Restrictions decided by governments to limit a few typical kinds of religious expression such as visible symbols or clothes, ritual slaughter, religious circumcision, places of worship; ambiguous treatment of conscientious objection for religious reasons by employers; worrying increase in anti-Semitism and Islamophobia. Western Europe is now in the list of the “monitored” countries drawn up by the US Commission on International Religious Freedom, USCIRF, in his Annual Report 2016 published on 2 May. This 17th edition of the Report certifies violations of religious freedom place by place, in over 30 countries in the world. In the map – next to the countries in red (China, North Korea, Iraq and Syria) or orange (Turkey, Russia, Azerbaijan, Cuba and India) – the whole Western Europe is beige. Restrictions of religious freedom by European governments (too) are meant to grant equal opportunities to everyone and rules of coexistence in more and more plural societies. However, there is an “opposite effect”: “They generate an atmosphere of social intolerance against specific religious groups, thus limiting their social and educational integration, as well as working opportunities”.
The Report says that in several European countries personal use of visible religious symbols is limited in some contexts (Islam headscarves, Sikh turbans, Jewish kippah, and Christian Crosses). The Report also says that in some countries such as Italy the number of mosques is not sufficient for communities. As for conscientious objection, in many European countries problems arise when religious beliefs collide either with government policies or employers’ requirements.

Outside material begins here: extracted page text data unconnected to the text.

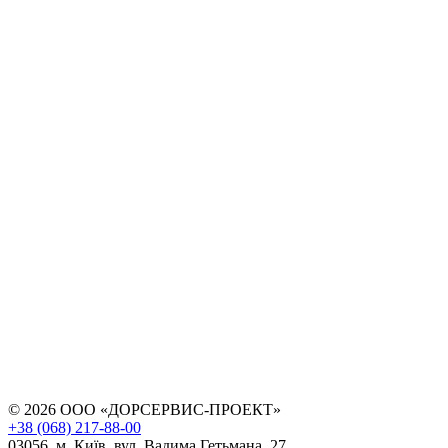
© 2026 ООО «ДОРСЕРВИС-ПРОЕКТ»
+38 (068) 217-88-00
03056, м. Київ, вул. Вадима Гетьмана, 27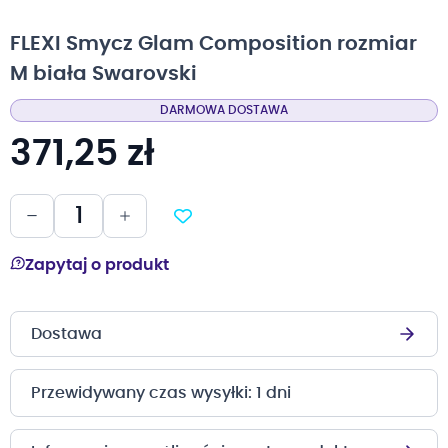
na
początek
FLEXI Smycz Glam Composition rozmiar
galerii
M biała Swarovski
DARMOWA DOSTAWA
371,25 zł
Zapytaj o produkt
Dostawa
Przewidywany czas wysyłki: 1 dni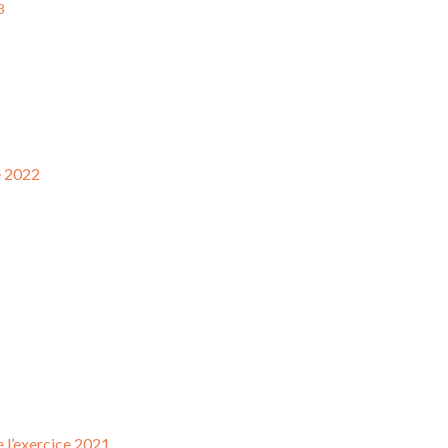
3
e 2022
 l’exercice 2021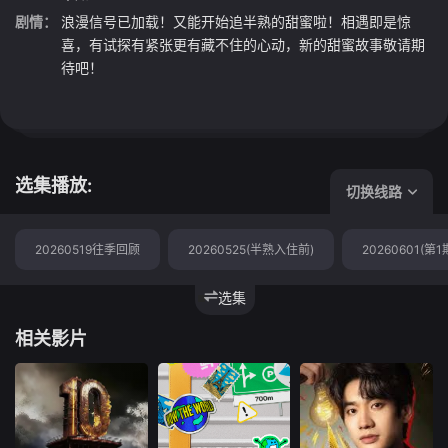
剧情：
浪漫信号已加载！又能开始追半熟的甜蜜啦！相遇即是惊
喜，有试探有紧张更有藏不住的心动，新的甜蜜故事敬请期
待吧！
选集播放:
切换线路
20260519往季回顾
20260525(半熟入住前)
20260601(第1
选集
相关影片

Growth of anti-Semitism in Europe is emphasised in the Report, and with much concern. In 2015, 7,900 French Jews left France (1,900 in 2012). As for Islamophobia, the US Report says: “Over one million migrants and asylum-seekers reached Europe in an irregular way in 2015, most of them coming from Syria, Iraq or Afghanistan. They arrived at the time of Islamic terror attacks, and the migration flow was managed by European governments in a chaotic way”. This situation caused “escalation of anti-Muslim sentiment; even though many of them were escaping conflicts, those migrants (mostly Muslims) were regarded with suspect and fear”.